• _Requirement_
Where the word "evento" occurs in a line of the listing below, copy that line.
◇ ◇ ◇ ◇ ◇ ◇ ◇
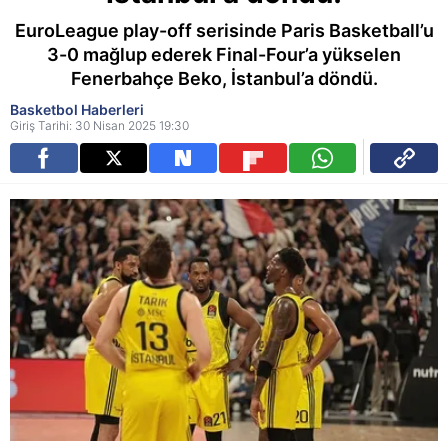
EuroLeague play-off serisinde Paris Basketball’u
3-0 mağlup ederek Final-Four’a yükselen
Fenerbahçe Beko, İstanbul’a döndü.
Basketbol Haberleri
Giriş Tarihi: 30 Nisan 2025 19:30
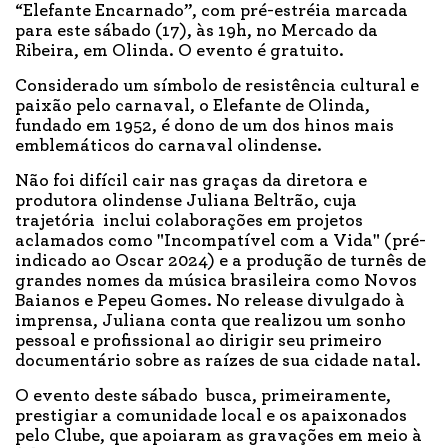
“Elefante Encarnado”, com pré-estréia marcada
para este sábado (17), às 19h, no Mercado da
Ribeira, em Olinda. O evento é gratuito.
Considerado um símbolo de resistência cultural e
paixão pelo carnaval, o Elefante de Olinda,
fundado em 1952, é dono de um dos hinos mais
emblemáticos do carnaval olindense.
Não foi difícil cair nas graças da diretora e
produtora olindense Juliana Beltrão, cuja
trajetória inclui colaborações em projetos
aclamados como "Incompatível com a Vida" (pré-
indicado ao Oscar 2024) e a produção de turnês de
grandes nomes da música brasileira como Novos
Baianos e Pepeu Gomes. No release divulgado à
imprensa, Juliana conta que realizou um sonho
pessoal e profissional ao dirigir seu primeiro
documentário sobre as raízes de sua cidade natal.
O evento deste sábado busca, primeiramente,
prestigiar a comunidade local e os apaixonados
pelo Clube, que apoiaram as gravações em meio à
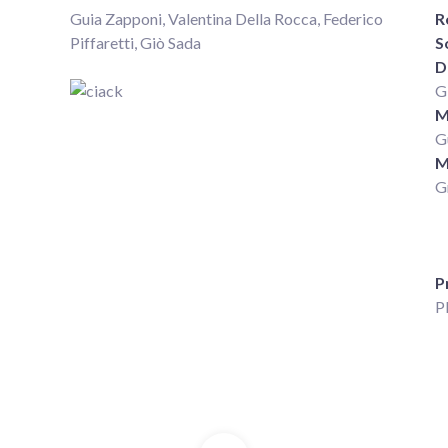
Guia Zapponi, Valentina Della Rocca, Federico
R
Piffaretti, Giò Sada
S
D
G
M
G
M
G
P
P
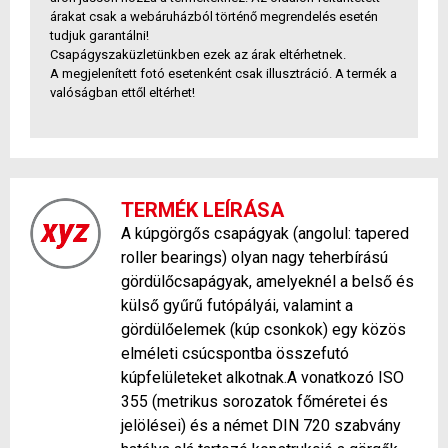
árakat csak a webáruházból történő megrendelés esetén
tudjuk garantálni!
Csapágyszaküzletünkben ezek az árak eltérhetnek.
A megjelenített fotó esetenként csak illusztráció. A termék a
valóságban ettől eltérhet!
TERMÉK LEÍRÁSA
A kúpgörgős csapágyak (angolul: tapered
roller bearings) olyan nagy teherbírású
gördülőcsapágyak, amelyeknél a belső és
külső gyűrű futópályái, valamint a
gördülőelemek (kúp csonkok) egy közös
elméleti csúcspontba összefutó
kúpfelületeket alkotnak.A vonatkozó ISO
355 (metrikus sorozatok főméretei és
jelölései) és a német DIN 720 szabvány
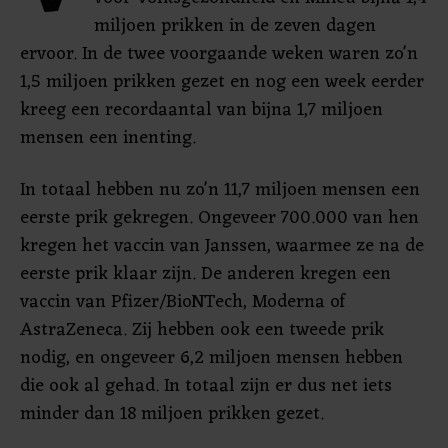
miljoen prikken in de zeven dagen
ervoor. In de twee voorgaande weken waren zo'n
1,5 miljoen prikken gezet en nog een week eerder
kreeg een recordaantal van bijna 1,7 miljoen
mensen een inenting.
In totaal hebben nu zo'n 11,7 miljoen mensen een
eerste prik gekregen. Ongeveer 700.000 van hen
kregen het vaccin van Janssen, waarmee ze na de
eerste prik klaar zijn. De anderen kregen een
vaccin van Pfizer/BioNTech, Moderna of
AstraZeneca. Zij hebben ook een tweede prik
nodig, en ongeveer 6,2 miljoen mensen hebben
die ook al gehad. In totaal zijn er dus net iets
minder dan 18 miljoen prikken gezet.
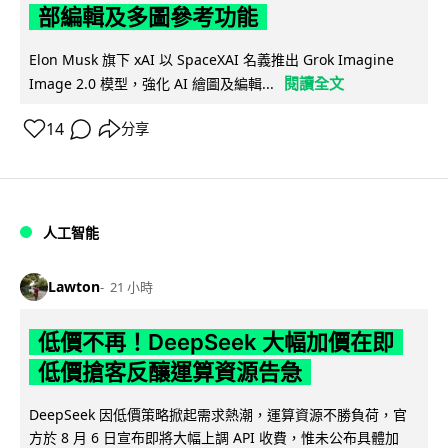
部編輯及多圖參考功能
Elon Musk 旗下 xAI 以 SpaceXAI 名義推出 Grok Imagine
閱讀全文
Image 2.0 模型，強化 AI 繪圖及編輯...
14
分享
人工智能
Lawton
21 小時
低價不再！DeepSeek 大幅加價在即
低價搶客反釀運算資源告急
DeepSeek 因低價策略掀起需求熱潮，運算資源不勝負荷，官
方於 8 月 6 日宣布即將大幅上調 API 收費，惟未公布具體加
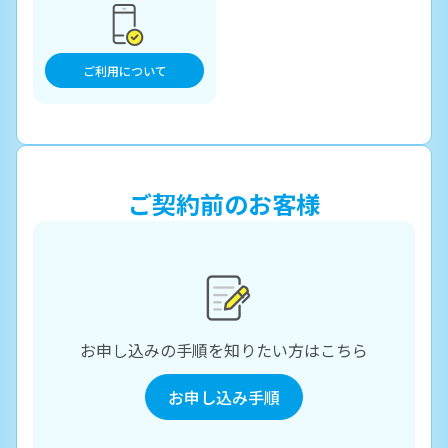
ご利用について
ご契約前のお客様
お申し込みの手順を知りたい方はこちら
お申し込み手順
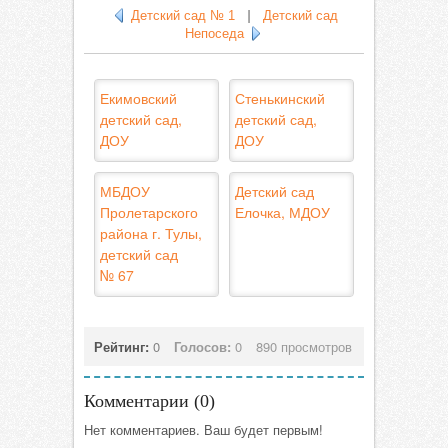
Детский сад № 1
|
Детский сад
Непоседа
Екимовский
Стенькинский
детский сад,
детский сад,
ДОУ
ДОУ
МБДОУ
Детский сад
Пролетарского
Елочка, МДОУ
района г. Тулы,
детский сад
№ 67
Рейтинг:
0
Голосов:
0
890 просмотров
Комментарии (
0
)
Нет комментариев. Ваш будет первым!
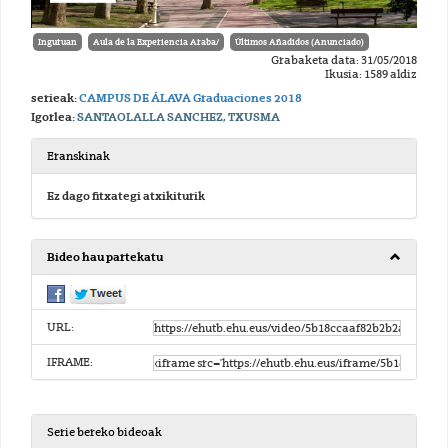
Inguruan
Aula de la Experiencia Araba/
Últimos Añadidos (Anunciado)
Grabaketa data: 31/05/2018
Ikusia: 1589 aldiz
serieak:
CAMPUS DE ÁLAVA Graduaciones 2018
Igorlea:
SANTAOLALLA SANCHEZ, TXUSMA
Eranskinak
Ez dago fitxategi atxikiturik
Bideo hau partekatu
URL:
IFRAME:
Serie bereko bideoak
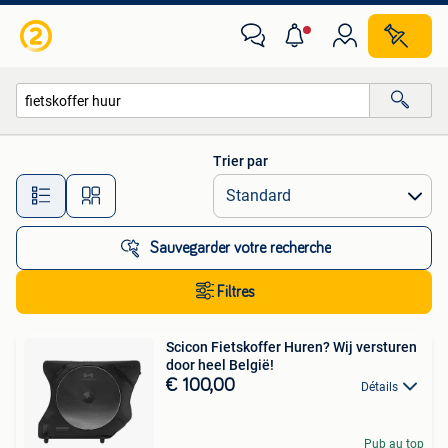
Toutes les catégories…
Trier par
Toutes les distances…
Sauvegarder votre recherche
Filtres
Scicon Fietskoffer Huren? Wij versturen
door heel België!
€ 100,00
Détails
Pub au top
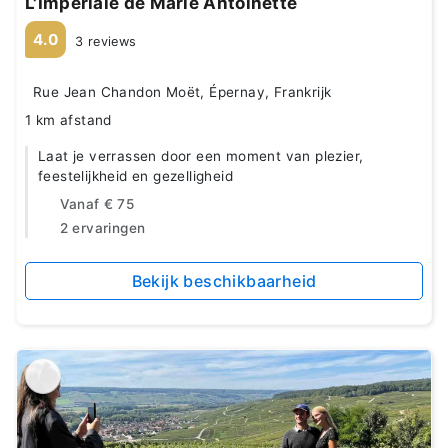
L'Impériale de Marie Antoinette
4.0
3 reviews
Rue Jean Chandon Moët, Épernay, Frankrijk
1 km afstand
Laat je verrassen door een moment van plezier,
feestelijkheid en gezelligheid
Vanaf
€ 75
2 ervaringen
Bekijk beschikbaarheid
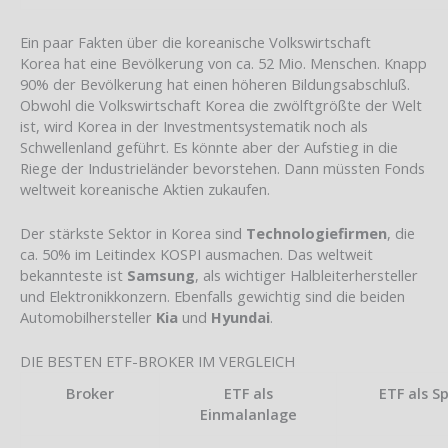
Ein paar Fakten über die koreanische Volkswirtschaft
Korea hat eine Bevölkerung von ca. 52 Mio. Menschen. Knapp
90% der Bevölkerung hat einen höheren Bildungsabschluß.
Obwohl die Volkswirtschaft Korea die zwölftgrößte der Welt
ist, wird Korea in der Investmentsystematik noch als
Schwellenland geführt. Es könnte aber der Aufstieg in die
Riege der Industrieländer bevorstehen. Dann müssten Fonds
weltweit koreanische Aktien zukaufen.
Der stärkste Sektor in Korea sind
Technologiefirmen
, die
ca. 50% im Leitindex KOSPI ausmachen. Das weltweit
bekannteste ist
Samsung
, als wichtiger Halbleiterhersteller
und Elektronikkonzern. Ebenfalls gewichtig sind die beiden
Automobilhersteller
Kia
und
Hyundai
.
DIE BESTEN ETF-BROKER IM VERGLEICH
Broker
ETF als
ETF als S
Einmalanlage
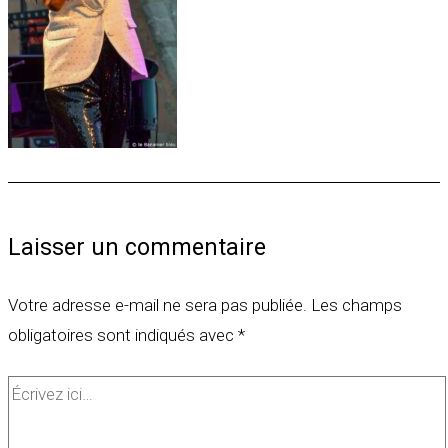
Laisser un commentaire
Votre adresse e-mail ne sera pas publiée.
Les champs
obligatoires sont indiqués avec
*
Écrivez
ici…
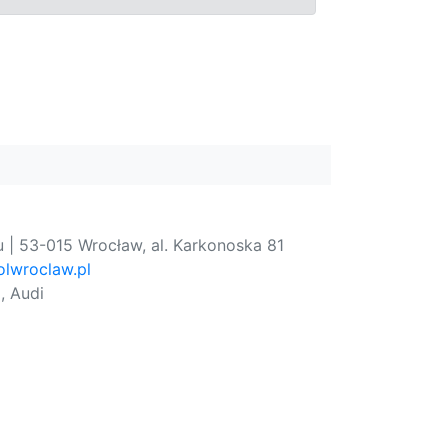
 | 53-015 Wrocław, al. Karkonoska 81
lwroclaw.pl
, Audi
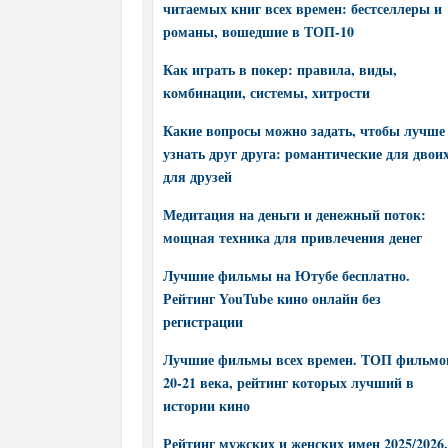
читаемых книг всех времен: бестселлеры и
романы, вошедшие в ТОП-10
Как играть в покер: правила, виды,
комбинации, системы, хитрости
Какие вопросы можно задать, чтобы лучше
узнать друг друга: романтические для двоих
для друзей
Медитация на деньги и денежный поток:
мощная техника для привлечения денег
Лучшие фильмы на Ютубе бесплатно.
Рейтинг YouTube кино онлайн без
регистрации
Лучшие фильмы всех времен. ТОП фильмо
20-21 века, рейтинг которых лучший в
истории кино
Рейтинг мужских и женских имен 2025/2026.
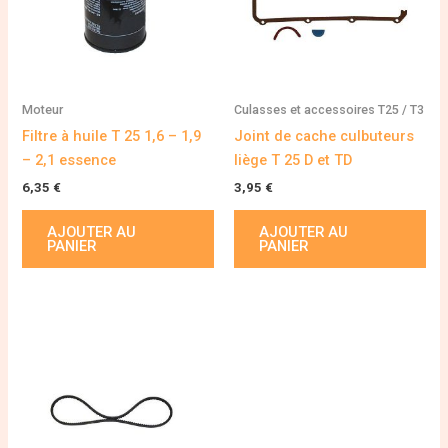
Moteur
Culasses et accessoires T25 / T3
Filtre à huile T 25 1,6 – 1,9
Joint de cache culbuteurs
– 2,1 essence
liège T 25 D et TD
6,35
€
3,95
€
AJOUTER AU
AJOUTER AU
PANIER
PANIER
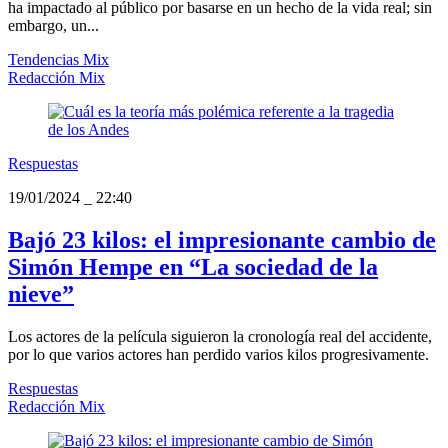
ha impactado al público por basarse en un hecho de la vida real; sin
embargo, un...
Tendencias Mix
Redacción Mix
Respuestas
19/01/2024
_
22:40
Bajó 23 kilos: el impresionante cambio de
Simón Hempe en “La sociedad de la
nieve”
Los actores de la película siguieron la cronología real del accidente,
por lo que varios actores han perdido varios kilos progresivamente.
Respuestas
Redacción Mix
◇ ◇ ◇ ◇ ◇ ◇ ◇
• _Answer box_
Ribeira, em Olinda. O evento é gratuito.
O evento deste sábado busca, primeiramente,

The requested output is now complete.